Dans la première partie de Mesure de la France, il consacre de larges développements à la dénatalité qui frappe son pays, véritable suicide (un "crime", dénonce-t-il). S'il a fallu la moitié de la planète pour vaincre l'Allemagne, qu'aurait pu la France seule ?
Dans la seconde partie de l'essai, le déclin démographique français l'amène à s'interroger sur la puissance des nations, fondée sur la seule notion de Production, stade final du besoin économique. Il cherche les responsabilités des acteurs institutionnels, politiques et religieux de l'époque. Pour sauver la France, il en appelle à de véritables "Alliances", fruits d'unions nationales, consenties sur un pied d'égalité en temps de paix, et non issues de guerres mortifères pour le continent européen.
Cet essai annonce les prochaines oeuvres de Drieu, Le Jeune Européen et Genève ou Moscou, dans lesquelles il fera clairement le choix d'une "autre voie", celle de l'Europe.
Mesure de la France, tout en proposant des pistes de réflexion, n'en délivre pas moins un message pessimiste : l'Europe n'a pas vécu la "der des der", comme certains, les plus nombreux, aimeraient à le croire, mais la "Première Guerre". La suite de l'Histoire, avec la Seconde Guerre mondiale, lui donnera raison.
Pierre Drieu la Rochelle (1893-1945)
Cet écrivain engagé, obsédé par la décadence, laisse une oeuvre abondante (vingt-huit ouvrages : d'Interrogation, en 1917, aux Chiens de paille, en 1944).
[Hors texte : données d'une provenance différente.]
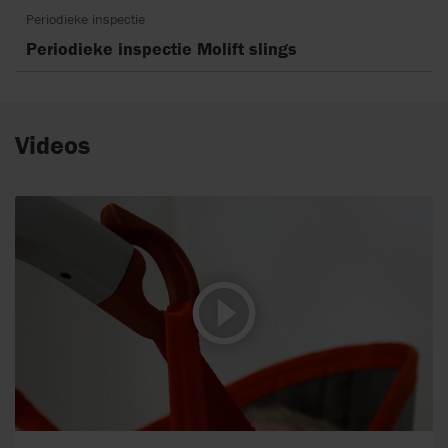
Periodieke inspectie
Periodieke inspectie Molift slings
Videos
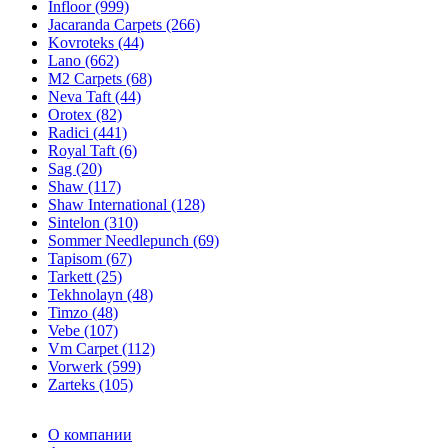
Infloor (999)
Jacaranda Carpets (266)
Kovroteks (44)
Lano (662)
M2 Carpets (68)
Neva Taft (44)
Orotex (82)
Radici (441)
Royal Taft (6)
Sag (20)
Shaw (117)
Shaw International (128)
Sintelon (310)
Sommer Needlepunch (69)
Tapisom (67)
Tarkett (25)
Tekhnolayn (48)
Timzo (48)
Vebe (107)
Vm Carpet (112)
Vorwerk (599)
Zarteks (105)
О компании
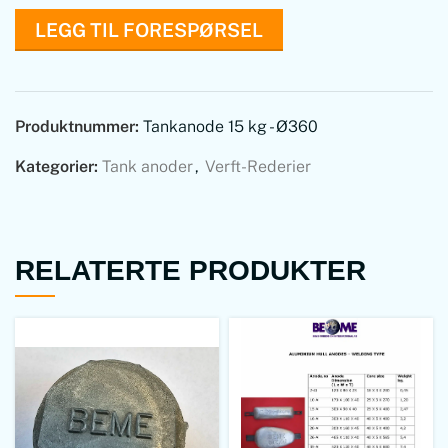
LEGG TIL FORESPØRSEL
Produktnummer:
Tankanode 15 kg - Ø360
Kategorier:
Tank anoder
,
Verft-Rederier
RELATERTE PRODUKTER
Héros de la Grande Guerre (trois fois blessé), ami des surréalistes, germanophile et anglomane, rêvant d'une nouvelle Europe, "socialiste-fasciste", dès 1934, éditorialiste du PPF de Doriot, en 1936, partisan de la collaboration avec l'Allemagne, il dirige la Nouvelle Revue française sous l'Occupation et se suicide le 15 mars 1945. Son ami André Malraux sera son exécuteur testamentaire.
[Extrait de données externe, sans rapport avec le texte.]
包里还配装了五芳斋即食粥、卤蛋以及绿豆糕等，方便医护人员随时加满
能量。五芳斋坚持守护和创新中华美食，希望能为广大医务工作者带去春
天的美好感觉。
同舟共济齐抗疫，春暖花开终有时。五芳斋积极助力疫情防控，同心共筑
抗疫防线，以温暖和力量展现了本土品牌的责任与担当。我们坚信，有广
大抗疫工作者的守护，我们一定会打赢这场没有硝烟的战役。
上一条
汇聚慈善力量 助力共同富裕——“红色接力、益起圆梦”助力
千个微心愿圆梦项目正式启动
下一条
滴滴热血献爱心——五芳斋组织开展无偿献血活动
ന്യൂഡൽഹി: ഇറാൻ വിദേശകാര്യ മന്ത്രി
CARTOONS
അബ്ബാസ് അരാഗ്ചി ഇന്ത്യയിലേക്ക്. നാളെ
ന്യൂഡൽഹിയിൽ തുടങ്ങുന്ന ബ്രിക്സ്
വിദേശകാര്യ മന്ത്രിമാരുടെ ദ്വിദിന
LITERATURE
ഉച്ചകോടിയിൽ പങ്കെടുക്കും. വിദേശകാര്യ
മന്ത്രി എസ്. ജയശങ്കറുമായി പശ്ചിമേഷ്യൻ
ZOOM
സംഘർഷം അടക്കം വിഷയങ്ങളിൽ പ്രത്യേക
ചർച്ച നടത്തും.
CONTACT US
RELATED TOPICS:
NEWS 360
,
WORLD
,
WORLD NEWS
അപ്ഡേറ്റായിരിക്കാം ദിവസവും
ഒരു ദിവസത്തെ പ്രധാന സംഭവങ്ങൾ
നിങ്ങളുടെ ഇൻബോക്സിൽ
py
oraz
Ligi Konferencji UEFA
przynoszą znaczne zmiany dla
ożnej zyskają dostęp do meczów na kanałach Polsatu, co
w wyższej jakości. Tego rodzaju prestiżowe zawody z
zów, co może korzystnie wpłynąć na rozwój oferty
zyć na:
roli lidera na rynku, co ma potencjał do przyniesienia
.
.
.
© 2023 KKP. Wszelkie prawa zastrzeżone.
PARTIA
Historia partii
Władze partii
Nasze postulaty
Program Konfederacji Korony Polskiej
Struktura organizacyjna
Franck Buleux, préfacier :
Chargé de cours dans l'enseignement supérieur, diplomé en histoire, sciences politiques, droit et criminologie. Normand comme Drieu la Rochelle, il a publié en 2015 un essai sur L'Unité normande (L'Harmattan) pour lequel il a obtenu le prix André-Maurois 2016 décerné par la Société des écrivains normands.